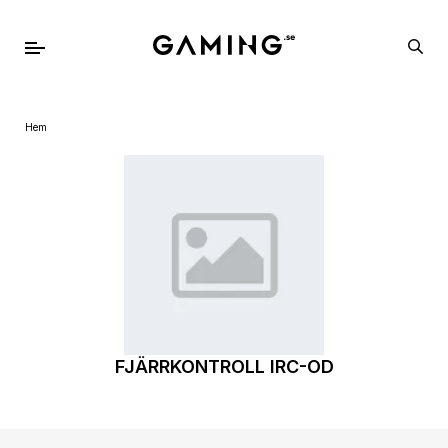
Hem
FJÄRRKONTROLL IRC-OD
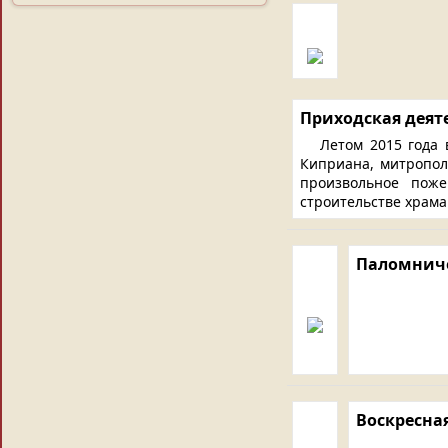
Приходская деят
Летом 2015 года
Киприана, митропол
произвольное поже
строительстве храма
Паломниче
Воскресна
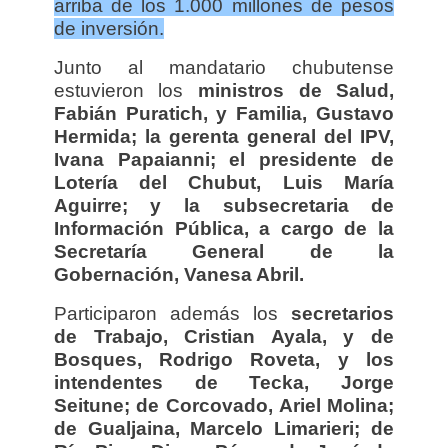
arriba de los 1.000 millones de pesos
de inversión.
Junto al mandatario chubutense
estuvieron los
ministros de Salud,
Fabián Puratich, y Familia, Gustavo
Hermida; la gerenta general del IPV,
Ivana Papaianni; el presidente de
Lotería del Chubut, Luis María
Aguirre; y la subsecretaria de
Información Pública, a cargo de la
Secretaría General de la
Gobernación, Vanesa Abril.
Participaron además los
secretarios
de Trabajo, Cristian Ayala, y de
Bosques, Rodrigo Roveta, y los
intendentes de Tecka, Jorge
Seitune; de Corcovado, Ariel Molina;
de Gualjaina, Marcelo Limarieri; de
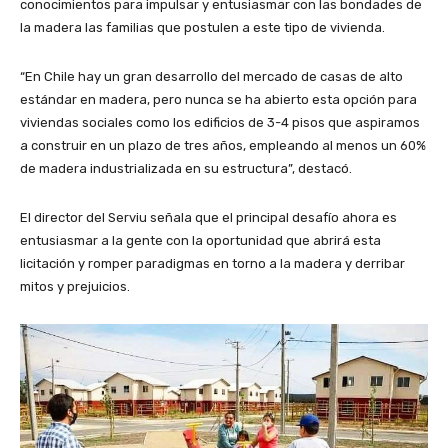
conocimientos para impulsar y entusiasmar con las bondades de
la madera las familias que postulen a este tipo de vivienda.
“En Chile hay un gran desarrollo del mercado de casas de alto
estándar en madera, pero nunca se ha abierto esta opción para
viviendas sociales como los edificios de 3-4 pisos que aspiramos
a construir en un plazo de tres años, empleando al menos un 60%
de madera industrializada en su estructura”, destacó.
El director del Serviu señala que el principal desafío ahora es
entusiasmar a la gente con la oportunidad que abrirá esta
licitación y romper paradigmas en torno a la madera y derribar
mitos y prejuicios.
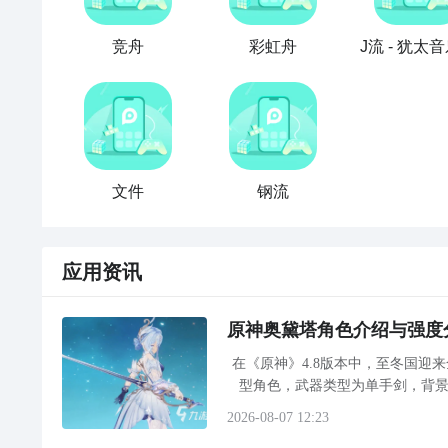
竞舟
彩虹舟
J流 - 犹太
文件
钢流
应用资讯
原神奥黛塔角色介绍与强度
在《原神》4.8版本中，至冬国迎
型角色，武器类型为单手剑，背景
导、冰扩散等元素反应，转化为伤
2026-08-07 12:23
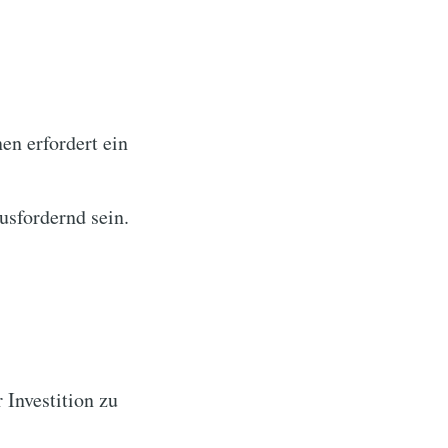
n erfordert ein
usfordernd sein.
 Investition zu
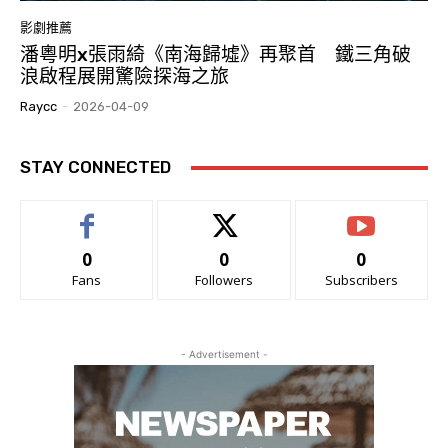
影劇推薦
潘粵明x張雨綺《南海歸墟》再聚首 鐵三角破
浪啟程展開驚險探海之旅
Raycc
-
2026-04-09
STAY CONNECTED
0
0
0
Fans
Followers
Subscribers
- Advertisement -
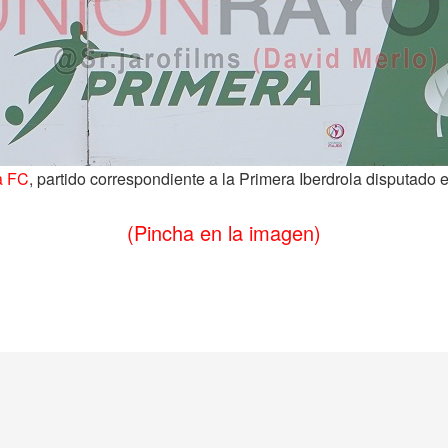
a FC
, partido correspondiente a la Primera Iberdrola disputado
(Pincha en la imagen)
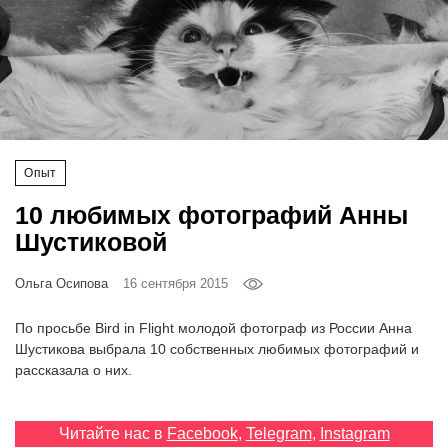
‘21
Фотопроект
Репортаж
Партнерский
Опыт
материал
10 любимых фотографий Анны
Шустиковой
О
птичке
Ольга Осипова
16 сентября 2015
Рекламодателям
По просьбе Bird in Flight молодой фотограф из России Анна
Шустикова выбрала 10 собственных любимых фотографий и
рассказала о них.
Читайте нас в
Facebook
,
Telegram
,
Instagram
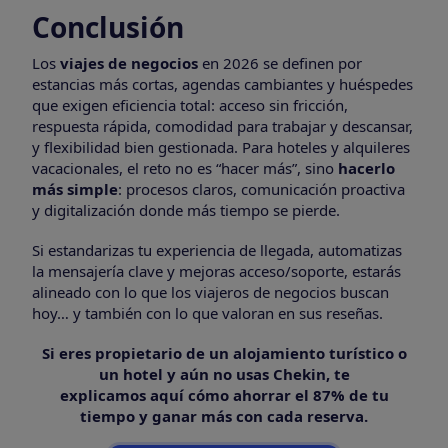
Conclusión
Los
viajes de negocios
en 2026 se definen por
estancias más cortas, agendas cambiantes y huéspedes
que exigen eficiencia total: acceso sin fricción,
respuesta rápida, comodidad para trabajar y descansar,
y flexibilidad bien gestionada. Para hoteles y alquileres
vacacionales, el reto no es “hacer más”, sino
hacerlo
más simple
: procesos claros, comunicación proactiva
y digitalización donde más tiempo se pierde.
Si estandarizas tu experiencia de llegada, automatizas
la mensajería clave y mejoras acceso/soporte, estarás
alineado con lo que los viajeros de negocios buscan
hoy… y también con lo que valoran en sus reseñas.
Si eres propietario de un alojamiento turístico o
un hotel y aún no usas Chekin, te
explicamos aquí cómo ahorrar el 87% de tu
tiempo y ganar más con cada reserva.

*Assignment*:
Write every record out again exactly as written. Pictures don't belong in the copy.

*Result for this exercise*:
Hem
FJÄRRKONTROLL IRC-OD
Приходская деят
Летом 2015 года
Киприана, митропол
произвольное поже
строительстве храма
Паломниче
Воскресна
arriba de los 1.000 millones de pesos
de inversión.
Junto al mandatario chubutense
estuvieron los
ministros de Salud,
Fabián Puratich, y Familia, Gustavo
Hermida; la gerenta general del IPV,
Ivana Papaianni; el presidente de
Lotería del Chubut, Luis María
Aguirre; y la subsecretaria de
Información Pública, a cargo de la
Secretaría General de la
Gobernación, Vanesa Abril.
Participaron además los
secretarios
de Trabajo, Cristian Ayala, y de
Bosques, Rodrigo Roveta, y los
intendentes de Tecka, Jorge
Seitune; de Corcovado, Ariel Molina;
de Gualjaina, Marcelo Limarieri; de
conocimientos para impulsar y entusiasmar con las bondades de
la madera las familias que postulen a este tipo de vivienda.
“En Chile hay un gran desarrollo del mercado de casas de alto
estándar en madera, pero nunca se ha abierto esta opción para
viviendas sociales como los edificios de 3-4 pisos que aspiramos
a construir en un plazo de tres años, empleando al menos un 60%
de madera industrializada en su estructura”, destacó.
El director del Serviu señala que el principal desafío ahora es
entusiasmar a la gente con la oportunidad que abrirá esta
licitación y romper paradigmas en torno a la madera y derribar
mitos y prejuicios.
竞舟
彩虹舟
J流 - 犹太
文件
钢流
应用资讯
原神奥黛塔角色介绍与强度
在《原神》4.8版本中，至冬国迎
型角色，武器类型为单手剑，背景
导、冰扩散等元素反应，转化为伤
2026-08-07 12:23
n erfordert ein
usfordernd sein.
 Investition zu
影劇推薦
潘粵明x張雨綺《南海歸墟》再聚首 鐵三角破
浪啟程展開驚險探海之旅
Raycc
-
2026-04-09
STAY CONNECTED
0
0
0
Fans
Followers
Subscribers
- Advertisement -
a FC
, partido correspondiente a la Primera Iberdrola disputado
(Pincha en la imagen)
‘21
Фотопроект
Репортаж
Партнерский
Опыт
материал
10 любимых фотографий Анны
Шустиковой
О
птичке
Ольга Осипова
16 сентября 2015
Рекламодателям
По просьбе Bird in Flight молодой фотограф из России Анна
Шустикова выбрала 10 собственных любимых фотографий и
рассказала о них.
Читайте нас в
Facebook
,
Telegram
,
Instagram
Conclusión
Los
viajes de negocios
en 2026 se definen por
estancias más cortas, agendas cambiantes y huéspedes
que exigen eficiencia total: acceso sin fricción,
respuesta rápida, comodidad para trabajar y descansar,
y flexibilidad bien gestionada. Para hoteles y alquileres
vacacionales, el reto no es “hacer más”, sino
hacerlo
más simple
: procesos claros, comunicación proactiva
y digitalización donde más tiempo se pierde.
Si estandarizas tu experiencia de llegada, automatizas
la mensajería clave y mejoras acceso/soporte, estarás
alineado con lo que los viajeros de negocios buscan
hoy… y también con lo que valoran en sus reseñas.
Si eres propietario de un alojamiento turístico o
un hotel y aún no usas Chekin, te
explicamos aquí cómo ahorrar el 87% de tu
tiempo y ganar más con cada reserva.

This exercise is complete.